The bill would also "prohibit employers from requiring or requesting disclosure of predictive genetic information, and allow genetic testing only to monitor the adverse effects of hazardous workplace exposures." Both health insurers and employers would be subject to strict civil penalties for violations and insurance clients and employees could sue for damages.

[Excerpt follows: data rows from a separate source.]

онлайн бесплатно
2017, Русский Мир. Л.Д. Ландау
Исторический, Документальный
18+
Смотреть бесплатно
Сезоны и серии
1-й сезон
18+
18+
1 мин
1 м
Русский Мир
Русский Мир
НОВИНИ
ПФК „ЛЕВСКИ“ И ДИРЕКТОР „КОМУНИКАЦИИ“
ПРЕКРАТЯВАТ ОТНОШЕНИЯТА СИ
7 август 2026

The fact is that every human being has genetic glitches which will have health consequences. Francis Collins estimates that each of us typically has around 40 such glitches. One of the problem with Slaughter's bill that while it prohibits insurers from gaining genetic information it doesn't stop would-be clients from obtaining such information. This unequal information status would allow clients to game the system. If insurance purchasers know through genetic testing that they are likely to come down with a disease they can buy gold-plated insurance coverage at relatively cheap rates. The principle of insurance is that individuals are protecting themselves from unforeseeable losses and misfortunes. Proposals like Slaughter's is an incremental step toward ultimately transforming insurance into a social welfare program.

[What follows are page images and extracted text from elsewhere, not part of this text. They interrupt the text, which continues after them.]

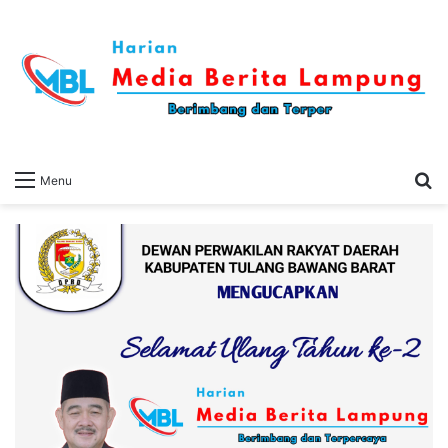
S
Menu
fo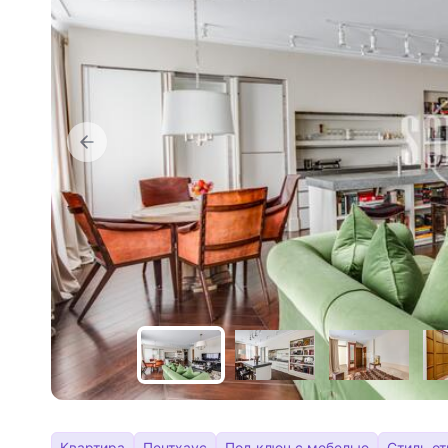
Квартира
Пентхаус
Под ключ с мебелью
Стиль о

Slaughter explained that she had proposed the bill because "we wanted public policy, probably for the first time in the history of the Republic, to keep pace with scientific progress." Of course, the country doesn't seem to be doing too badly because Congress lags behind in responding to scientific advances.
Craig Venter recounted a story from University of Pennsylvania bioethicist Arthur Caplan. Caplan testified before the Pennsylvania legislature on some proposed anti-cloning legislation. Caplan decided to poll the assembled lawmakers and asked them, Where did they think their genomes were located? One third of the solons replied that it was in their brains, one third thought it was in their gonads, and one third had no idea. Can we really trust these sorts of people in Congress to make sensible laws governing fast-moving, new technologies?
Another abiding problem is that smart people like Collins and Venter use their well-deserved scientific authority to endorse public policy proposals in areas in which they have no special expertise. Of course they understand the science and the technologies, but that doesn't give them any insight into how people will use them later--their guesses are no better than anybody else's, and perhaps even worse. With regard to how insurance markets should operate, Collins and Venter are simply not experts. It was particularly disheartening to hear someone as famously entrepreneurial as Venter declare that "universal health insurance seems like a very logical solution" to the specter of genetic discrimination. Universal health insurance would mean the death of the genomics revolution as government rationing and regulation took hold of the health care system.
The historical record shows that people acting through markets have generally been highly successful in protecting their interests. Perhaps genomic information will push health insurance markets into operating something more like life insurance markets do: Purchasers buy policies for long durations. The inception of a new technology is a singularly inappropriate moment for government to interfere with its development. If government gets involved now, it will take decades to unravel the mistakes that it makes . Keeping to the public policy theme of the morning, John Doll, who heads up the federal division that handles biotech and pharmaceutical patents, lectured on DNA patenting. It would have been good for the theologians I dined with to have attended this meeting. Doll clearly explained the new guidelines for patenting biotech inventions and discoveries.